I have found for some cases that there is logic in the Trainer class that effectively skips over the compute metrics if certain flags aren’t met. This will happen in many cases that aren’t standard as its very much opinionated around finetuning BERT style models on some dataset.

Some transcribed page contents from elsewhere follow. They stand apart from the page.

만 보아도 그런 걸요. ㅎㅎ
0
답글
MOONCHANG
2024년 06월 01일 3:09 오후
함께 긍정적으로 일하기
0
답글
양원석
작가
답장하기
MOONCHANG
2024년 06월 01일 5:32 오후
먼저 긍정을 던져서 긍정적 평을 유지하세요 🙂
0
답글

You can write your own datacollator and pre_process_logits_for_metrics function to gain finer control over the Trainer class. However, I have found the best way is to just implement my own Trainer with Pytorch if I am doing anything that isnt straight forward.

If you rely on GPU optimisations within the Trainer, most of them are very easy to implement… FP16 for example is a one liner out of the Pytorch box.